• Greg Wilkowski, Junior Year in Munich, 2006-2007

    For the academic year of 2006-07 I made Munich, Germany my home, taking part in the Junior Year in Munich program offered through Wayne State University.  Academically I split time attending courses at the Ludwig Maximilians Universität as well as at the Junior Year in Munich institution, but lived and played in the immense student accommodations known collectively as Studentenstadt.   Perhaps better known for its world-famous Oktoberfest celebration and difficult Bavarian dialect, Munich had both an overt and covert side, and as a student for one year I had the chance to discover both.

    Festival time in Munich, capital of the German state Bavaria, may seem to epitomize all that the Bavarian culture wants to offer – a citizenry deeply attached to a seemingly unchanged culture, displaying proudly the attire of a Tracht, if you’re a guy, and a Dirndl for the women, a Weissbier to start your day off right, and just in case you’ve forgotten that you’re not just in Germany, but rather Bavaria, the Bavarian dialect – a foreign language in its own right.  But life in Studentenstadt, literally “student city,” exposed me to an entirely different student culture, one that at times appeared not at all what the Bavarian state so publicly portrayed.  Rather, it was a strong internationalism that seemed to rival the mood of a UN general assembly meeting.

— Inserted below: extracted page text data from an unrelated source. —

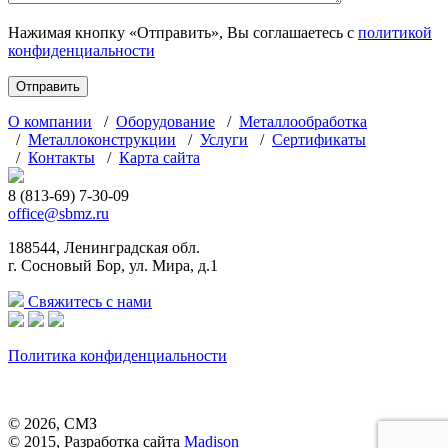
Нажимая кнопку «Отправить», Вы соглашаетесь с
политикой
конфиденциальности
О компании
/
Оборудование
/
Металлообработка
/
Металлоконструкции
/
Услуги
/
Сертификаты
/
Контакты
/
Карта сайта
8 (813-69) 7-30-09
office@sbmz.ru
188544, Ленинградская обл.
г. Сосновый Бор, ул. Мира, д.1
Свяжитесь с нами
Политика конфиденциальности
© 2026, СМЗ
© 2015, Разработка сайта
Madison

    Just as Bavaria may seem like a different country to someone trained in the lexicon and pronunciation of Hochdeutsch, or standard German, Studentenstadt was a certifiable city within a city.  Of the 35 or so other students living on my floor, roughly a quarter were from countries other than Germany.  A Bulgarian explaining the linguistic properties of the Russian language in German to a native English speaker, namely me, wasn’t easy to place!  So if I had looked forward to test my progress in the language by eavesdropping on a conversation on the U-Bahn only to have my hopes quickly dashed with the sound of unmistakable Bavarian, it was with the knowledge that after I corrected my French neighbor Marie’s English paper, Flo would instruct us both in the finer points of Bavarian at an Italian dinner night.  Studying abroad today hardly limits one to one’s country of choice.